Help Support House Repair Talk:

This site may earn a commission from merchant affiliate links, including eBay, Amazon, and others.

NogaroS4

Member
Joined
Mar 28, 2008
Messages
20
Reaction score
0
Hello all,

My girlfriend and I are in the middle of doing a minor remodel in the kitchen and we are in the middle of figuring out which is the smartest thing to do. I have minor cracks in my foundation and have two options I am looking at. We wanted to poor some self leveling concrete in the kitchen to bring the level even with the tile or lay some wood flooring. The majority of my house is tile and the kitchen was linoleum. Since pulling the linoleum there is now a big lip between the kitchen and dining room.

I was told that if I poor leveling concrete that since the foundation has already cracked that it will transfer the cracks into the leveling concrete when it swells and contracts. Out of the two which is the more wise choice? Self leveling concrete then stain or buy some wood flooring and call it a day?

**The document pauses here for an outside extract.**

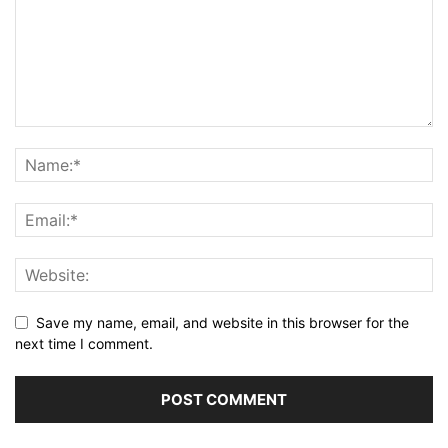
Save my name, email, and website in this browser for the
next time I comment.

Here are a few pics of the start. Enjoy, we all love seeing pics!! :D

DSC02836.jpg


DSC02847.jpg


DSC02857.jpg
 
Nogaro,
Your choice depends on which flooring you really want. Our experience w/ self leveling wasn't all it was cracked up to be. Apparently we aren't the only people who have had this issue. We've always had acid stain floors and really enjoyed them.

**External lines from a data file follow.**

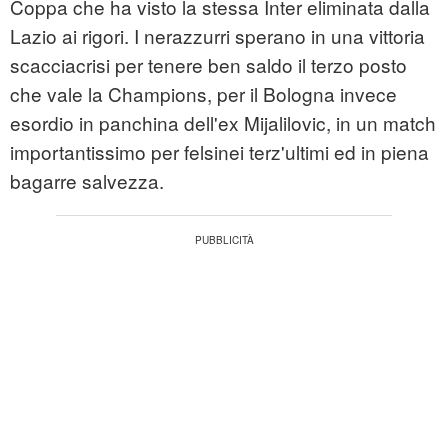
Coppa che ha visto la stessa Inter eliminata dalla
Lazio ai rigori. I nerazzurri sperano in una vittoria
scacciacrisi per tenere ben saldo il terzo posto
che vale la Champions, per il Bologna invece
esordio in panchina dell'ex Mijalilovic, in un match
importantissimo per felsinei terz'ultimi ed in piena
bagarre salvezza.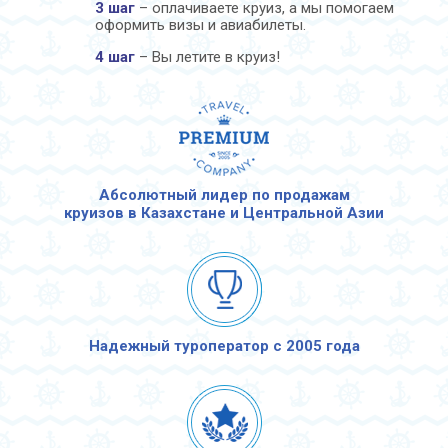
3 шаг
– оплачиваете круиз, а мы помогаем
оформить визы и авиабилеты.
4 шаг
– Вы летите в круиз!
Абсолютный лидер по продажам
круизов в Казахстане и Центральной Азии
Надежный туроператор с 2005 года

After we took down walls and removed tile we were hoping to just throw down self leveling microtopping and acid stain. Nothing is simple. In our case we also had cutback/black mastic stuff that needed to come off. Maybe we used the wrong stuff. We used the Mapei Planipatch and the Mapei's Novoplan 2. Level does not mean smooth. We had to sand it down.

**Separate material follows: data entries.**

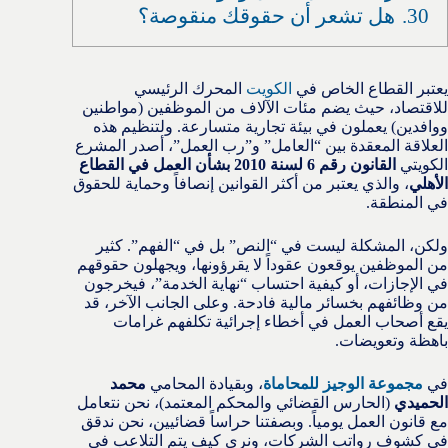
30.
هل تشعر أن حقوقك منقوصة؟
يعتبر القطاع الخاص في
الكويت
المحرك الرئيسي
للاقتصاد، حيث يضم مئات الآلاف من الموظفين (مواطنين
ووافدين) يعملون في بيئة تجارية متسارعة. ولتنظيم هذه
العلاقة المعقدة بين “العامل” و”رب العمل”، أصدر المشرع
الكويتي
القانون رقم 6 لسنة 2010 بشأن العمل في القطاع
الأهلي
، والذي يعتبر من أكثر القوانين إنصافاً وحماية للحقوق
في المنطقة.
ولكن، المشكلة ليست في “النص” بل في “الفهم”. كثير
من الموظفين يوقعون عقوداً لا يقرؤونها، ويجهلون حقوقهم
في الإجازات، أو كيفية احتساب “نهاية الخدمة”، فيخرجون
من وظائفهم بخسائر مالية فادحة. وعلى الجانب الآخر، قد
يقع أصحاب العمل في أخطاء إجرائية تكلفهم غرامات
باهظة وتعويضات.
في
مجموعة الوجيز للمحاماة
، وبقيادة المحامي
محمد
الحميدي
(الحارس القضائي والمحكم المعتمد)، نحن نتعامل
مع قانون العمل يومياً. وبصفتنا حراساً قضائيين، نحن ندقق
في كشوف رواتب الشركات، ونرى كيف يتم التلاعب في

I needed to move the project along. So we just painted and left it with just the planipatch in some areas. It's a process to get it right. We didn't acid stain.

If we weren't in a flood prone area we would have gone for the engineered floating floor. It's quick, easy and satisfying. It is also warmer than concrete flooring, and you guys get snow. We don't - sun sun sun sun - yuck.

The acid stain got us a ton of complements. We wish that we could have finished the project, but we have about 1 more year worth of work to finish rebuilding the hurricane house. I hope this helps w/ your decision making.
 
Thanks SPI for all the info and experience you had,

I will keep what you have stated in mind, the girl friend really wants to stain the floor so we will see how it goes. So the concrete had to be sanded to smooth it back out huh? No experience on wether or not the new concrete will crack down the road?